500X Fresh Meat: College Expo
Jurors: Cris Worley and Erick Swenson
500X Gallery, Dallas, TX
Oct. 15- Oct. 31, 2011
published by D Magazine Front Row
Fun adverts, two hip art world jurors, and the 500x openness to experimentation has created an exciting college art exhibit. Jurors Cris Worley—owner and director of Cris Worley Fine Arts in Dallas— and Erick Swenson—international art star— selected 43 from 900 pieces, presenting a strong exhibit of what turned out to be primarily Metro-plex talent. Occupying both floors and resisting the “more is better” tendency, the show has a sprawling, spacious quality. The majority of pieces display a figurative inclination and graphic strength conveying resolved consideration, yet there are also several surprises including some accomplished ceramics.
Not surprisingly one work resembles Fresh Meat: chopped logs filled with silicon representing muscle, fat and sinew. Amputee by Rachel Muldez [UD] is an anthropomorphized and didactic reminder of our planetary destruction yet remains disgustingly, darkly humorous, overcoming it’s preachiness through craftsmanship and humor.
Ergonomics of Futility
Ian F. Thomas and Shreepad Joglekar
coordinated by Ro2 Art and Ryder Richards
(ALERT: the reviewer participated in and coordinated this event, therefore he has special insights and vested interests.)
“Ergonomics of Futility” provided a platform for dissension in trust and a spectacle of absurdity based on the most serious of problems: economic disparity and corporate hierarchy. Thomas and Joglekar developed the one-night-only performance at a temporary venue in South Dallas. The event was reminiscent of Gilliam’s “Brazil” as the bizarre, systematic actions undertaken by the performers produced a cyclic system devoid of tangible benefit… except for the possibility of offsetting inflation one dollar at a time.
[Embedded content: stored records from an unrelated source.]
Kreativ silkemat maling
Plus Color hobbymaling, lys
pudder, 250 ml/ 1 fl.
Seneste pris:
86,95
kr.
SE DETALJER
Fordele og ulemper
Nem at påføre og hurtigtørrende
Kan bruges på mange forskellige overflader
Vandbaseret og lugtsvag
In this corporate parody ‘art’ was created in the most inefficient manner possible: by developing a business model with management and employees at work in an office setting. Active at ‘work stations’ four performers engaged in tasks such as endlessly transcribing Melville on a loop of paper, hand sawing through books, and singeing ever-devalued dollars, whereupon a ‘worker’ would apply gold leaf and, finally, pin each revalued bill to the wall as a finished ‘product’. The catch is that the ‘workers’ had to earn the dollar bill, which allowed them to continue their ‘job’ of destroying the bill. Executed with all seriousness, these futile actions rewarded mindless repetition and an abundance of sweat over the typically lauded virtues of intellectual aptitude.